For CGI Federal, most of its cloud business comes through GSA’s cloud infrastructure contract as opposed to direct contracts with agencies, said James Pyon, vice president of emerging markets at CGI.

Awardees that have not received ATOs can undergo similar security assessments under the Federal Risk and Authorization Management Program (FedRAMP), a GSA initiative launched in June to spare agencies from duplicating assessments for the same cloud products and services.

“It would be easy to see FedRAMP as a new additional hurdle that agencies have to get through to go to cloud services, but that’s not how it should play out,” said Keren Cummins, director of federal and mid-Atlantic programs for security solutions firm nCircle, which provides some cloud-based solutions. “At the end of the day, FedRAMP should shorten the effort to get to the cloud.”

By June 2014, all cloud services and products in use at federal agencies or in an active acquisition process must meet FedRAMP requirements. Agencies can now use these standard guidelines to vet the security of their own contractors, or wait for FedRAMP reviews to be completed.
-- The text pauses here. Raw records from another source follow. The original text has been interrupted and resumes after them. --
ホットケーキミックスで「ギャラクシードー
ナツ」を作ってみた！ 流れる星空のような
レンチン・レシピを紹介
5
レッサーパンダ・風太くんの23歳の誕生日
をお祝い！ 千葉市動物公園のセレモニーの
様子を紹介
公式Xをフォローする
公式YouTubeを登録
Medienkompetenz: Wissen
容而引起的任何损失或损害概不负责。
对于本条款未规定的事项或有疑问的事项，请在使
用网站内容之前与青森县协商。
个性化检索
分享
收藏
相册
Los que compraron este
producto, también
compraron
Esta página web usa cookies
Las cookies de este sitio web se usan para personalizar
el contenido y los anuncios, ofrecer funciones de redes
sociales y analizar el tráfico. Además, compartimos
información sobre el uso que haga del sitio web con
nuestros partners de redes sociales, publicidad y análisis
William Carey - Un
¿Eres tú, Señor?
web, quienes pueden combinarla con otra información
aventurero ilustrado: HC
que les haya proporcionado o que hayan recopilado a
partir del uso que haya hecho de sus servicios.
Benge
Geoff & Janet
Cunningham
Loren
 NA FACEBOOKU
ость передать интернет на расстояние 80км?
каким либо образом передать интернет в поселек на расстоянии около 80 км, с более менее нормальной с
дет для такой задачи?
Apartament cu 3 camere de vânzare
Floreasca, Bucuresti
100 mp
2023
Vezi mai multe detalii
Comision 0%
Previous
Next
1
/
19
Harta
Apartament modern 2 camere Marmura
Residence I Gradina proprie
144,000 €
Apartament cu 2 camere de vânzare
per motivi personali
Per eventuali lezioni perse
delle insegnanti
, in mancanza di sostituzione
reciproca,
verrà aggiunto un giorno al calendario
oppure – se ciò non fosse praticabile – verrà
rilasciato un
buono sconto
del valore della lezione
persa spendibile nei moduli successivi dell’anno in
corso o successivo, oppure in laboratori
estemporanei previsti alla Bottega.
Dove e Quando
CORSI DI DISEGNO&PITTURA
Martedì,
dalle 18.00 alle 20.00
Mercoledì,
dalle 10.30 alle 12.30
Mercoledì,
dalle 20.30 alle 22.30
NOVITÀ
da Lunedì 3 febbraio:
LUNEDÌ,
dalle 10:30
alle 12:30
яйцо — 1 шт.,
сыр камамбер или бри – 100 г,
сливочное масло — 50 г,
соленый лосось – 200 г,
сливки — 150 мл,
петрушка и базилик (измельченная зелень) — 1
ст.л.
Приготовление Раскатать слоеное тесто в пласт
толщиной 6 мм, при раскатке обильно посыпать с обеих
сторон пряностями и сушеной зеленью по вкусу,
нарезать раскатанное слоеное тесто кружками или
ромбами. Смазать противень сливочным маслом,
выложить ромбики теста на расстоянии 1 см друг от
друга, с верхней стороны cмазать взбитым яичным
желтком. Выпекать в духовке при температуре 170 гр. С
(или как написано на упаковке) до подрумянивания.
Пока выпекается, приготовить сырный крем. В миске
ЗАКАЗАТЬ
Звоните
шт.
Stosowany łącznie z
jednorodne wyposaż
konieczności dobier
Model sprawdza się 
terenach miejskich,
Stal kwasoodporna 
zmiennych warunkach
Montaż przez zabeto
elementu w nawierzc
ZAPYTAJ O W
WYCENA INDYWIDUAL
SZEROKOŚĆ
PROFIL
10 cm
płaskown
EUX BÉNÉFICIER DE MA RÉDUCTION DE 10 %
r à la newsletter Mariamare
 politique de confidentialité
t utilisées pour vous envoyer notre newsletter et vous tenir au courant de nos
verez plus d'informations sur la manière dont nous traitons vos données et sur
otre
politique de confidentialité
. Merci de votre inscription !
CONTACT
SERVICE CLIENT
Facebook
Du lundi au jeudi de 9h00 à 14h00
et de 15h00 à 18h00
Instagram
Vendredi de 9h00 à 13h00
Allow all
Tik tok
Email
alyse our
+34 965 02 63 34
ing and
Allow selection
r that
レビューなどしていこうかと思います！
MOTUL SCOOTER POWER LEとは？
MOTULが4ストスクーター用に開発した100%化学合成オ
John Keese, president of Autonomic Resources, which was awarded spots on both GSA cloud contracts, questioned whether current awardees would make it through FedRAMP, considering they’ve failed to meet GSA standards.

GSA also has had challenges with certifying the security of vendors it hires for GSA work, according to a July Government Accountability Office report.

One issue has been that cloud vendors must certify that any infrastructure used to support their federal cloud business meets government standards. It took GSA more than a year to certify more than 200 Google employees and thousands of servers before GSA would use Google for its internal cloud email service, GAO said.

“I don’t think most [cloud] providers understood what the security process was going to entail,” Keese said.

A GSA inspector’s general audit in June raised concerns that GSA’s cloud infrastructure contract did not provide agencies the best value, among other issues.

“While we recognize that GSA views bringing cloud solutions to the federal marketplace as a priority, this should not come at the expense of sound contracting practices,” the audit said.

The audit found, for example, a lack of collaboration between contract evaluation teams. Two vendors awarded contracts for identical work showed a 55 percent price difference. As a result, some agencies may pay different prices for identical items.

Protest delay
GSA’s $2.5 billion contract awarded to 17 vendors last month for cloud email has also had its challenges.

“There were pre-solicitation protests in late 2011 that extended the procurement timeline,” Day said. These companies will also have to undergo security assessments through FedRAMP.

The administration is expecting big business on the contract.

Last April, Kundra said the contract would help some 15 agencies that had identified 950,000 email accounts, across 100 email systems, to move to the cloud.

But during the contract delay, some agencies moved ahead with their own email contracts. The Agriculture Department, for example, expects to save $6 million annually since moving its email boxes to Microsoft’s cloud solution last year.

Day expects GSA’s contract prices will be an attractive option for agencies once their current cloud contracts expire.

Missing services
Smaller entities, such as national laboratories, are exploring options for services not available on GSA’s cloud contracts.

“GSA works much better with the large agencies,” said Rosio Alvarez, CIO at Lawrence Berkeley National Lab. “When you’re smaller ... you have a lot more flexibility and agility to move faster and more independently.”

Alvarez said a handful of labs are considering joining forces to negotiate better pricing for a human resources cloud service.